WHAT NEEDS TO BE DONE -
What lines in the records below include the word "Kontakt"? Return each one.

═══ DATA FOR THE TASK

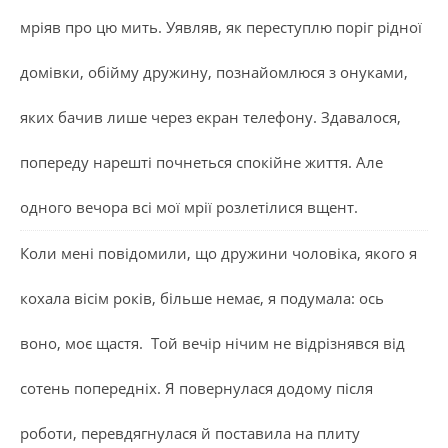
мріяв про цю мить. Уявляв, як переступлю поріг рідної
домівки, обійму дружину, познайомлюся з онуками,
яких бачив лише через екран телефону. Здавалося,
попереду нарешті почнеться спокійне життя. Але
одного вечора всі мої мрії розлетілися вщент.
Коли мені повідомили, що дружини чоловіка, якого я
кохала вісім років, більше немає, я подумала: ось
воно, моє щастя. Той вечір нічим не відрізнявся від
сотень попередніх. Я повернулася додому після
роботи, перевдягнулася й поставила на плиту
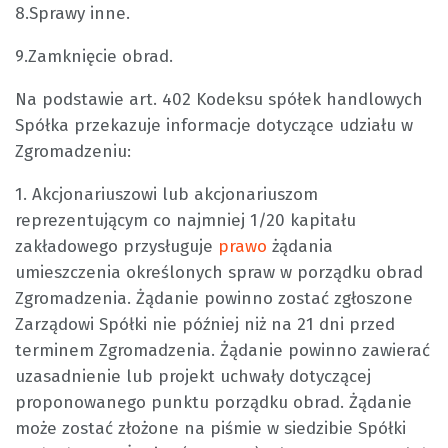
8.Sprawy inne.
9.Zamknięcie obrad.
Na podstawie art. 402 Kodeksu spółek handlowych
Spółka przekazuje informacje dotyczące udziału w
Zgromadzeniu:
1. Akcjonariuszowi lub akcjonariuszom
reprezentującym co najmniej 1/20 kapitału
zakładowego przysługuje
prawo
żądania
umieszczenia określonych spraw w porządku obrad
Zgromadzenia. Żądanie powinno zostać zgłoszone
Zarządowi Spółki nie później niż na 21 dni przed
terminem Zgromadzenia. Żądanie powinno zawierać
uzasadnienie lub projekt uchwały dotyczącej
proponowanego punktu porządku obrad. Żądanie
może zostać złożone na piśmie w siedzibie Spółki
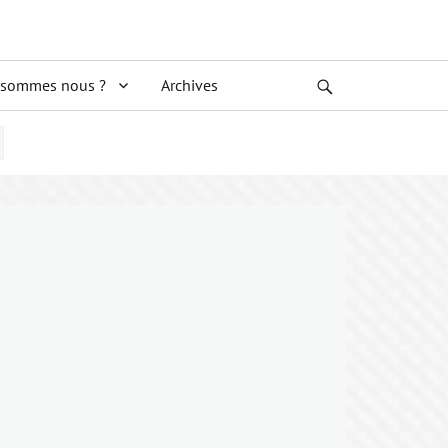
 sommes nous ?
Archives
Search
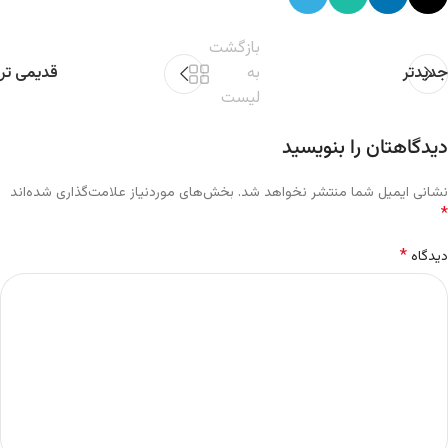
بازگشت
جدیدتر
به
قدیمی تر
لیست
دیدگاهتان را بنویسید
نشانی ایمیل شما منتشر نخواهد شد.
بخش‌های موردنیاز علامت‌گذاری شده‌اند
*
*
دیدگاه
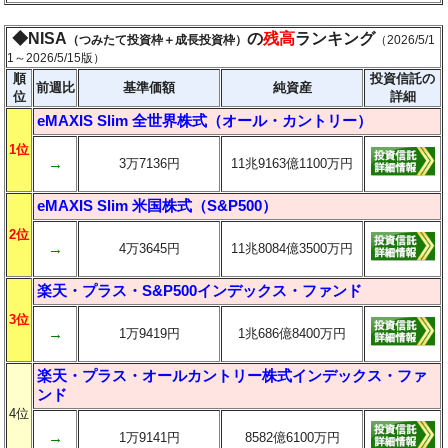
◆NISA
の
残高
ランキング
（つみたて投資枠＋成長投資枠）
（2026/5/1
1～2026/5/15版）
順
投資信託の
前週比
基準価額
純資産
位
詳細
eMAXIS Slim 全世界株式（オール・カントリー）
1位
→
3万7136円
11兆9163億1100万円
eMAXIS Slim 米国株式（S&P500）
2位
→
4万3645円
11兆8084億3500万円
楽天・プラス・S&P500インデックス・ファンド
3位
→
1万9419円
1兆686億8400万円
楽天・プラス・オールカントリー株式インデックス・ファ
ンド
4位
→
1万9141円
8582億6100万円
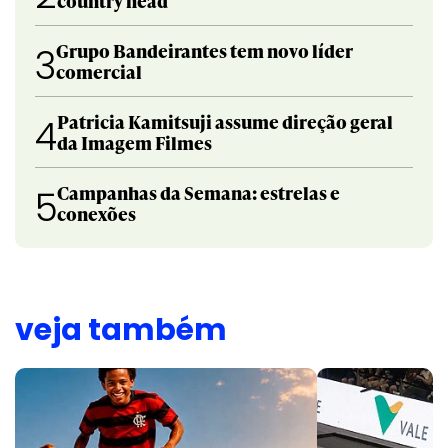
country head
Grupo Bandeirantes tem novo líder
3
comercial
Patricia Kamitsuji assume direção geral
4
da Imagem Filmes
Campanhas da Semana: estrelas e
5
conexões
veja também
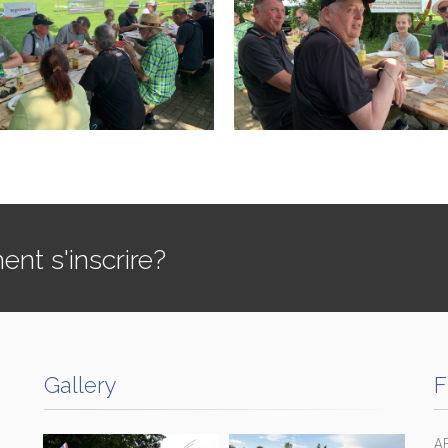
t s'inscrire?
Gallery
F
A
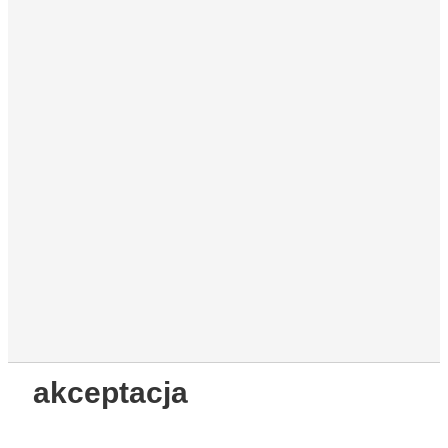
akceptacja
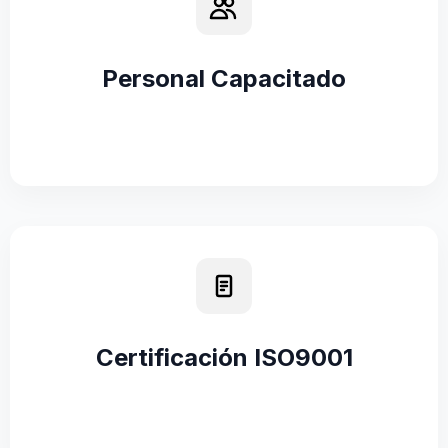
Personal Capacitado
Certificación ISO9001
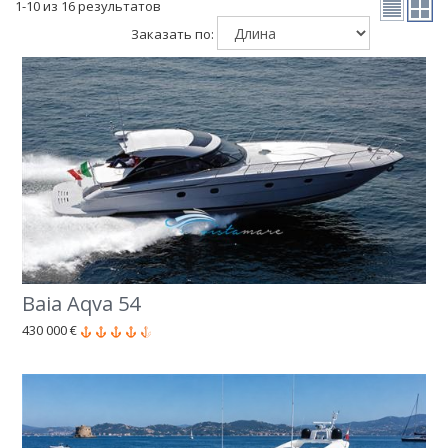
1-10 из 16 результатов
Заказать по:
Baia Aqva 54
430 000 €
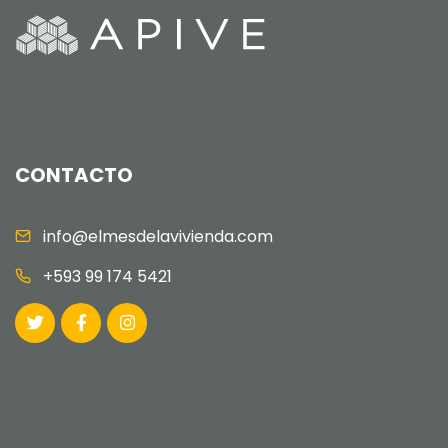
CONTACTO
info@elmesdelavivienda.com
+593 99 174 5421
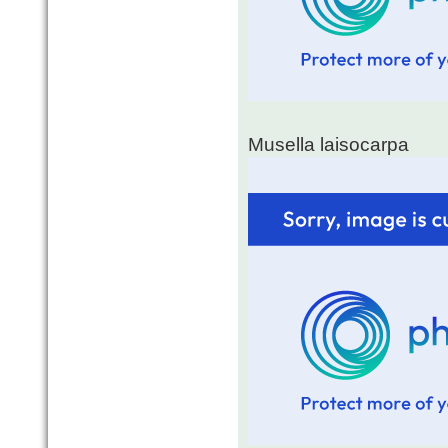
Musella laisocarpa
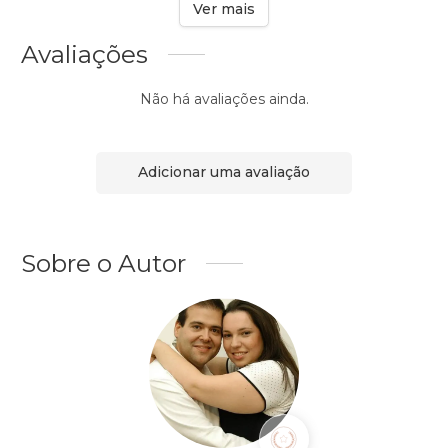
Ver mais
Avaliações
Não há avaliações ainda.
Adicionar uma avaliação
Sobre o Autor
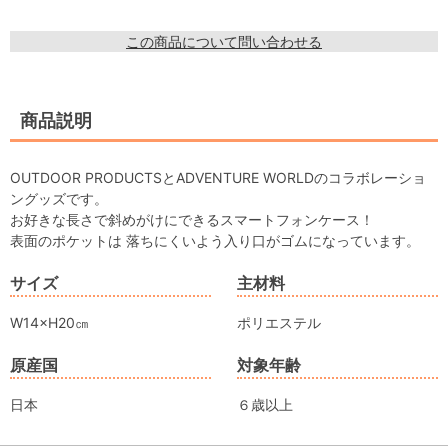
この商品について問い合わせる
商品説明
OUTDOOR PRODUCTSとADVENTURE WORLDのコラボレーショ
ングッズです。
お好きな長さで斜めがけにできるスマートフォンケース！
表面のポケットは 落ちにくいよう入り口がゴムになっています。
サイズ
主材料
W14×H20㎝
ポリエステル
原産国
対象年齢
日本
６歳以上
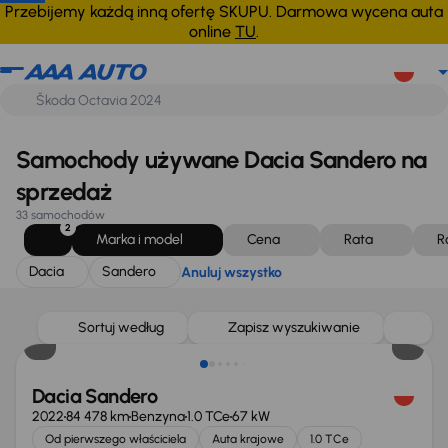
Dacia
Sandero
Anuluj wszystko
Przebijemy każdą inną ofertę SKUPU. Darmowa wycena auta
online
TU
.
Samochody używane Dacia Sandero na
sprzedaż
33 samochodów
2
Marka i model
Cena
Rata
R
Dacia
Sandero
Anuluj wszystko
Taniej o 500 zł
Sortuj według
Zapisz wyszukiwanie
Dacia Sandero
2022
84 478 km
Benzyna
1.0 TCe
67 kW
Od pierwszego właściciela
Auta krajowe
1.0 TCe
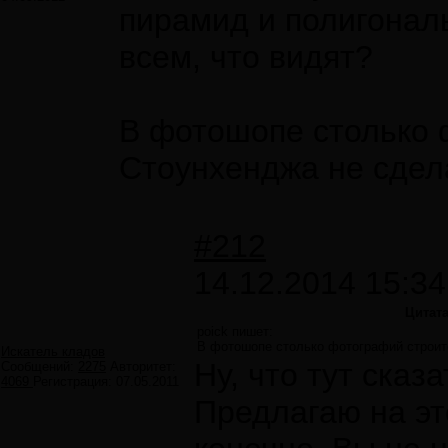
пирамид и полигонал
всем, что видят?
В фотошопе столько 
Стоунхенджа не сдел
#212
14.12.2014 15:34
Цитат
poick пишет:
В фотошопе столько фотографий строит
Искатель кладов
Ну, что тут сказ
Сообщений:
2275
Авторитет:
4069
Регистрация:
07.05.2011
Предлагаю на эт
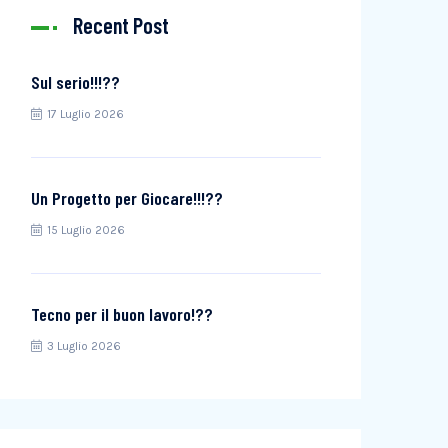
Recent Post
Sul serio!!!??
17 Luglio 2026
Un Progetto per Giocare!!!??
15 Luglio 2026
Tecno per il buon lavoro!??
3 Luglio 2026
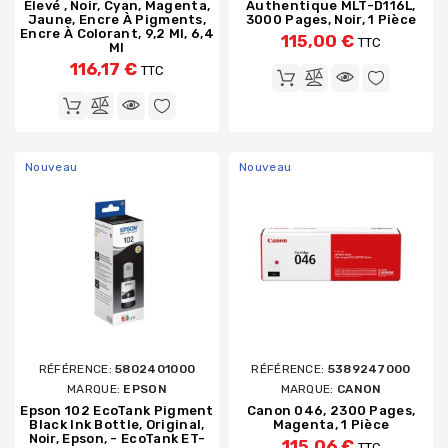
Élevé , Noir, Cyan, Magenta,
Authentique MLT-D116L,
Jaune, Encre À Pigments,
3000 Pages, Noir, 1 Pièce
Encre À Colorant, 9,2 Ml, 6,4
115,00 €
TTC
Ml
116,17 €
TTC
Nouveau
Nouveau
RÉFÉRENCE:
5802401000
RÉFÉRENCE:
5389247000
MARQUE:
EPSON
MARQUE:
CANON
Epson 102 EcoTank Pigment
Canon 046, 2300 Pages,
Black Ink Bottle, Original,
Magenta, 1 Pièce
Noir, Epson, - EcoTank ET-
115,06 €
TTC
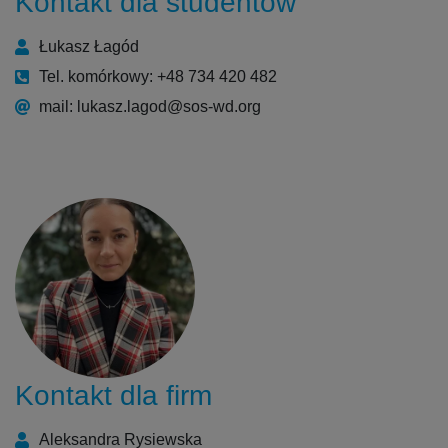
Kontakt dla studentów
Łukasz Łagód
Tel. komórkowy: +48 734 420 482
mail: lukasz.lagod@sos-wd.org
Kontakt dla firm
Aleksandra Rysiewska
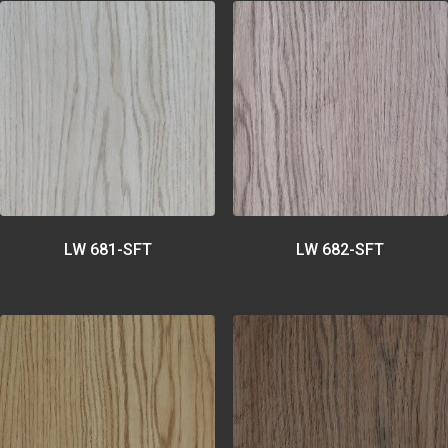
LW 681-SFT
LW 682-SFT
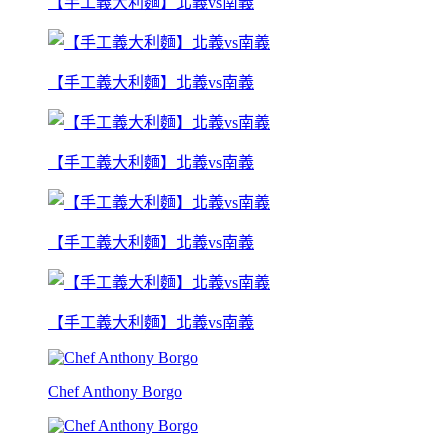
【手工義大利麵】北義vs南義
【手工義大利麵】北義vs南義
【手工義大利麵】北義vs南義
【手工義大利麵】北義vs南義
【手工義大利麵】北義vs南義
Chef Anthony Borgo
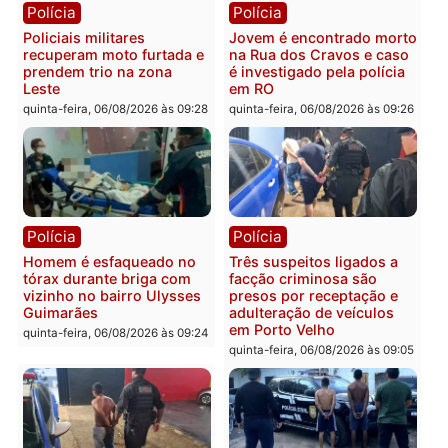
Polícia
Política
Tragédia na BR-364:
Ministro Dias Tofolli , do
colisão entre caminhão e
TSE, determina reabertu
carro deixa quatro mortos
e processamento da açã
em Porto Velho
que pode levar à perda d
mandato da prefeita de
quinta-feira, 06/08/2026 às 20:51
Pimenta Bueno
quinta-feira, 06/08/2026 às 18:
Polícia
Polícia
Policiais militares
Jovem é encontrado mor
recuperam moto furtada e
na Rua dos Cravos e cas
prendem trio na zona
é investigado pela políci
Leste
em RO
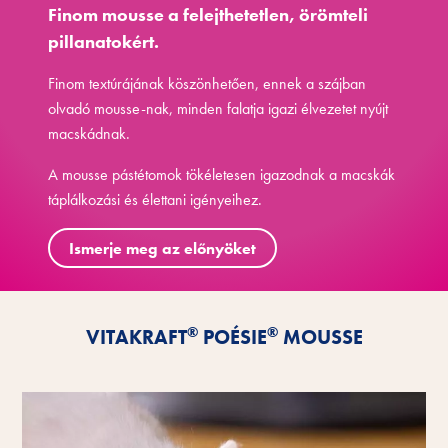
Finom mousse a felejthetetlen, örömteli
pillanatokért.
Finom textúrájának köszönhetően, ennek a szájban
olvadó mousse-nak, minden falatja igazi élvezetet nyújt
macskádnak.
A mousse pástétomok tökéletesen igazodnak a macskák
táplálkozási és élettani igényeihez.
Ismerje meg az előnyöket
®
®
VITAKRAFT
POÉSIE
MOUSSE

══════

REPLY -
Kontakt dla studentów
Kontakt dla firm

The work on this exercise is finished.